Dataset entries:

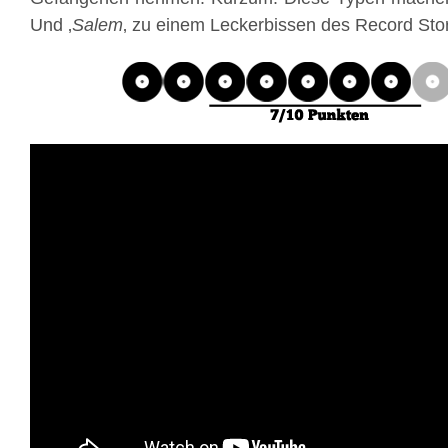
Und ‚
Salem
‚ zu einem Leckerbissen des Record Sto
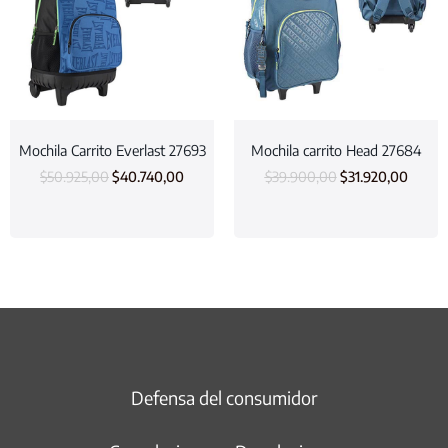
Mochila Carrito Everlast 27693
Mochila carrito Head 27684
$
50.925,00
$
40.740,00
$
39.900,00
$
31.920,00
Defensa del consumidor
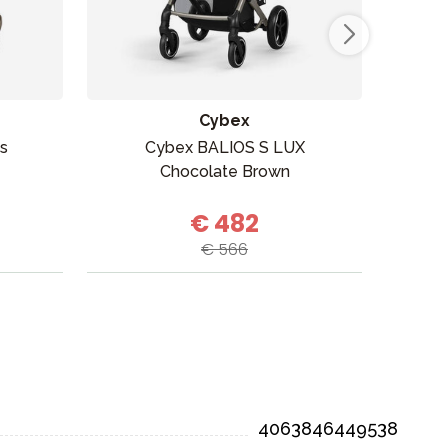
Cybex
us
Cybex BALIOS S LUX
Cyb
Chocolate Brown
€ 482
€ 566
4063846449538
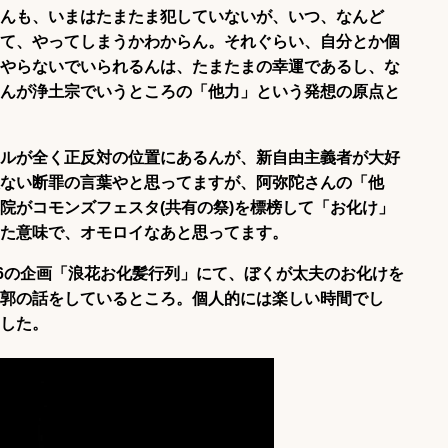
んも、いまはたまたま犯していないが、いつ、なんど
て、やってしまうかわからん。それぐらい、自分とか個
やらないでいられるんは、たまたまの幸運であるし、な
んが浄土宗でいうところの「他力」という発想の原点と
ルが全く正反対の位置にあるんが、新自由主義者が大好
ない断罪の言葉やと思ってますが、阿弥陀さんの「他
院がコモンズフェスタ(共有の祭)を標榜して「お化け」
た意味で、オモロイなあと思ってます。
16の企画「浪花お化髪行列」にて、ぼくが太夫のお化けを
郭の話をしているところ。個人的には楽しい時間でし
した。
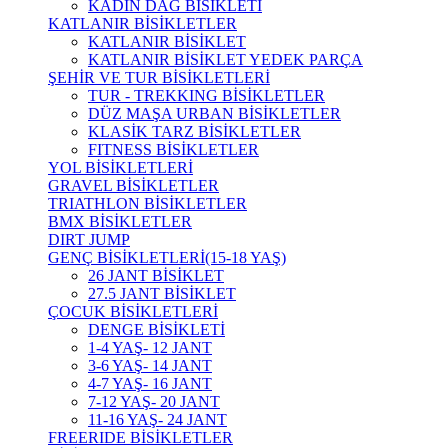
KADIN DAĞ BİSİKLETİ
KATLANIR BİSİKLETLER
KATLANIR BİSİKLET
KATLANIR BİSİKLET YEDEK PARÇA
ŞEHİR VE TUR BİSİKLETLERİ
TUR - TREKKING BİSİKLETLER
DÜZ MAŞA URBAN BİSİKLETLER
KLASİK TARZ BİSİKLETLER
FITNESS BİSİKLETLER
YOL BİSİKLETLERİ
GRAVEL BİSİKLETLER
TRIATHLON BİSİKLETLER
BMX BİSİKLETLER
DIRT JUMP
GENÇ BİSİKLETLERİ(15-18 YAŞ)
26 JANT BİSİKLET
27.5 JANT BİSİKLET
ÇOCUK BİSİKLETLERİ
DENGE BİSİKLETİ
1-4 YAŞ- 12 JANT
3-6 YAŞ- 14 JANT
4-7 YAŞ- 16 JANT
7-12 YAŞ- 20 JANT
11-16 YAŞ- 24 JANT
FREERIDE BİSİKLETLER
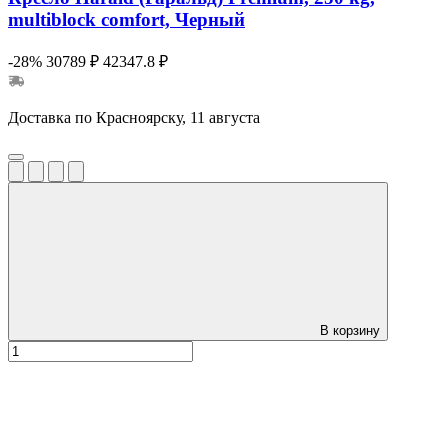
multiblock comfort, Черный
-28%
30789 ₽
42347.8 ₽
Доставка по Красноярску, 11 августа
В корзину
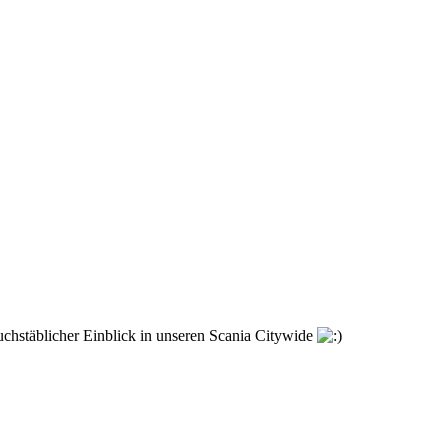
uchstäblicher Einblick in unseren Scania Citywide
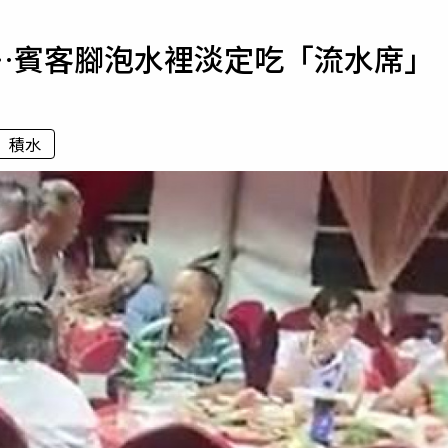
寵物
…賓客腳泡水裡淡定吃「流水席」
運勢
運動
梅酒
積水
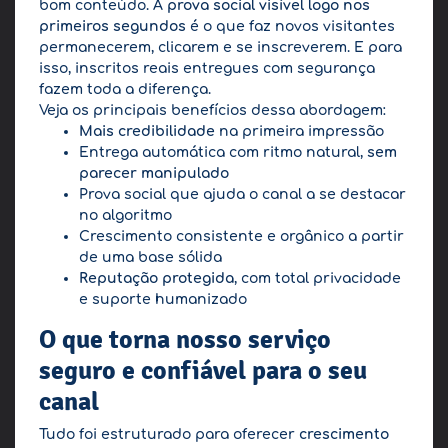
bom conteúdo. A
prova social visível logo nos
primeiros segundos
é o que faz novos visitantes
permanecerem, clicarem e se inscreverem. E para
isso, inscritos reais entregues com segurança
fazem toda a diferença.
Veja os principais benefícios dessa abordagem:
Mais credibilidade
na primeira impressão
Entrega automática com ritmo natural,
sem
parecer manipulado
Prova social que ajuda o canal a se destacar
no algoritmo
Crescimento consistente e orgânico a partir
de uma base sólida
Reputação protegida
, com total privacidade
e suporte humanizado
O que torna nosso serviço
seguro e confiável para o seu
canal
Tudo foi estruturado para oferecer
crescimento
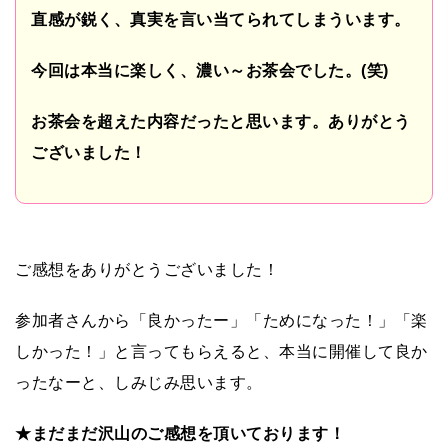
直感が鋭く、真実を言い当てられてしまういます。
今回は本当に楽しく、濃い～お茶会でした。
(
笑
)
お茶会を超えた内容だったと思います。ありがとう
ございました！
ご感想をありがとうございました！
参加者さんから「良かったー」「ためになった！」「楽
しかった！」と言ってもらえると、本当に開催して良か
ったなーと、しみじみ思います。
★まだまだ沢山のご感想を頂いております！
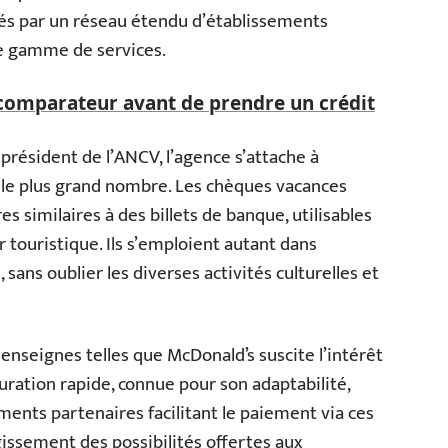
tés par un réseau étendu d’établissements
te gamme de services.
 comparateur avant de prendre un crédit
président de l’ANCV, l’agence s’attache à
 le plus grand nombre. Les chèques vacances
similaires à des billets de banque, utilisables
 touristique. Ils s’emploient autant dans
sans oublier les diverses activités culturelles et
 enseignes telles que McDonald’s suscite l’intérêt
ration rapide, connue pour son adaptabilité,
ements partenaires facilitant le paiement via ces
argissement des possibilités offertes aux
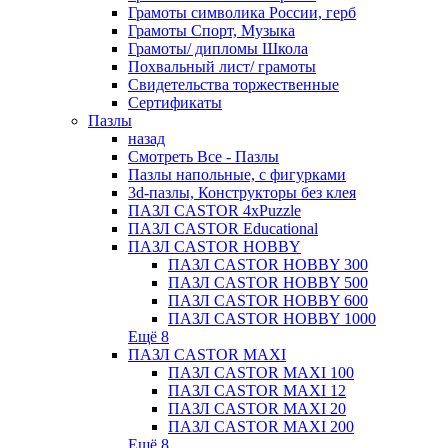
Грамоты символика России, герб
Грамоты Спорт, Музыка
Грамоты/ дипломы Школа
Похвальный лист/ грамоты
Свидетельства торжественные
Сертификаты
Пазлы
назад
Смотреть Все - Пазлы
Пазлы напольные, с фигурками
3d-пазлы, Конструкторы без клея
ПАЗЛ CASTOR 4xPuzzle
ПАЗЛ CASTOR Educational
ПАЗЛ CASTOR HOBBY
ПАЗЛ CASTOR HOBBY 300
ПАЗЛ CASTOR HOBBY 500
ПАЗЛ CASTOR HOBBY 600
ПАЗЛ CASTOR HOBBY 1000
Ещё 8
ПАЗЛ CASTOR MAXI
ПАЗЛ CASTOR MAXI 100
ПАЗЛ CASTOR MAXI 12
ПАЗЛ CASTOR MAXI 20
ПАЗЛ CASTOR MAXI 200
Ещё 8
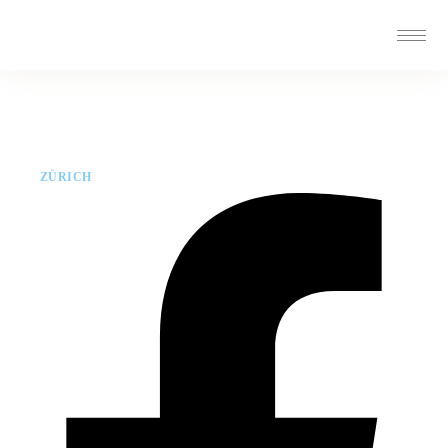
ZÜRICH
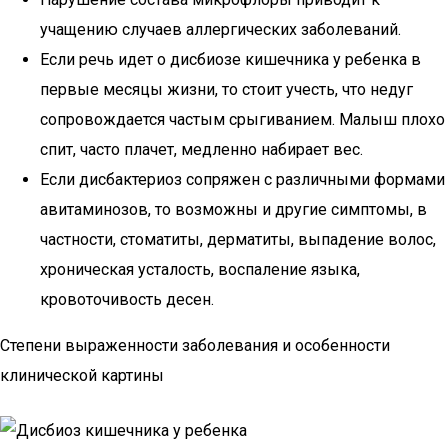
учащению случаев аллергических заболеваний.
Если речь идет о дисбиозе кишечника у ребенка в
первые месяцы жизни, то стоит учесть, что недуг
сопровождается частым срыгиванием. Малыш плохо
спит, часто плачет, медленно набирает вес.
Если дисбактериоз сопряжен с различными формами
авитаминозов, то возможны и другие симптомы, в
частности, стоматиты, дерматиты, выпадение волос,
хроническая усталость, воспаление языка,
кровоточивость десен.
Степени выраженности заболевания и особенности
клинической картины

## PROMPT
Every line above with the word "Mochila" is to be copied out.

## ANSWER SECTION
Mochila Carrito Everlast 27693
Mochila carrito Head 27684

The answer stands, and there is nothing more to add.